Danilo Medina pide a la población abandonar la violencia

EL PRESIDENTE LLAMÓ A LOS CIUDADANOS A TRABAJAR Y PRACTICAR LA SOLIDARIDAD

  • Ceremonia. El presidente Danilo Medina saluda al cardenal Nicolás de Jesús López Rodríguez en el curso de una misa celebrada en la catedral, en ocasión de la Jornada Mundial de la Paz.

Doris Pantaleón
Santo Domingo

El presidente Danilo Medina  llamó ayer a los dominicanos a aprovechar el inicio del año 2013 para pedirle a Dios que cubra sus corazones  y renuncien a ese estado de violencia que está haciendo tanto daño a tantas familias en el país.

Asimismo, exhortó a la población a trabajar para superar las dificultades que afectan al país. “Pedirle a todos nuestros compatriotas que se integren al trabajo, que practiquen la solidaridad con los hermanos que menos tienen para que podamos tener una República Dominicana mejor para todos”.

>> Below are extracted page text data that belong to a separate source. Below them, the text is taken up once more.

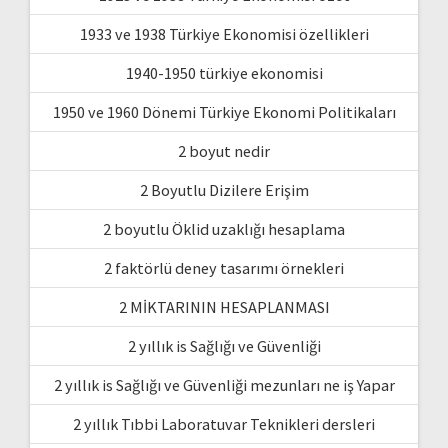
1933 ve 1938 Türkiye Ekonomisi özellikleri
1940-1950 türkiye ekonomisi
1950 ve 1960 Dönemi Türkiye Ekonomi Politikaları
2 boyut nedir
2 Boyutlu Dizilere Erişim
2 boyutlu Öklid uzaklığı hesaplama
2 faktörlü deney tasarımı örnekleri
2 MİKTARININ HESAPLANMASI
2 yıllık is Sağlığı ve Güvenliği
2 yıllık is Sağlığı ve Güvenliği mezunları ne iş Yapar
2 yıllık Tıbbi Laboratuvar Teknikleri dersleri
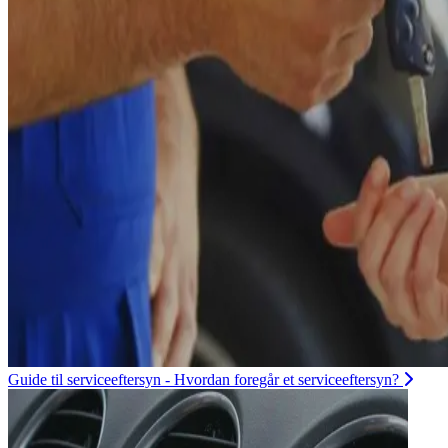
Guide til serviceeftersyn - Hvordan foregår et serviceeftersyn?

El Presidente de la República fue entrevistado a su salida de la Catedral Primada de América, donde participó en una misa oficiada por el cardenal Nicolás de Jesús López Rodríguez, en ocasión de la Jornada Mundial de la Paz. 

Medina dijo que por pedido del Papa y la Iglesia Católica sus fieles están pidiendo a Dios por una paz permanente y duradera en todo el mundo. “Entonces hay que pedirle a Dios para que cubra los corazones de los dominicanos y renuncien a ese estado de violencia que está haciendo tanto daño a tantas familias en la República Dominicana”, señaló.

En torno a la reforma fiscal que entró en vigor este año, dijo que hay algunos precios que deben subir a partir de determinado momento porque hay un porcentaje del Itbis que debe subir y los congresistas decidieron que se iniciará en enero.

El mandatario no se quiso referir a sus expectativas y planes para este año y ante la pregunta respondió con un “Loyda te quiero  mucho”, en referencia a la periodista Loyda Peña, quien insistía sobre el tema al momento de retirarse.

Durante la homilía, el cardenal López Rodríguez hizo un resumen del mensaje ofrecido por Papa Benedicto XVI, inspirado en las palabras de Jesús, “Bienaventurados los que trabajan por la paz”.

En el mismo destaca que la paz es un don de Dios y obra del hombre y que concierne a la persona humana en su integridad.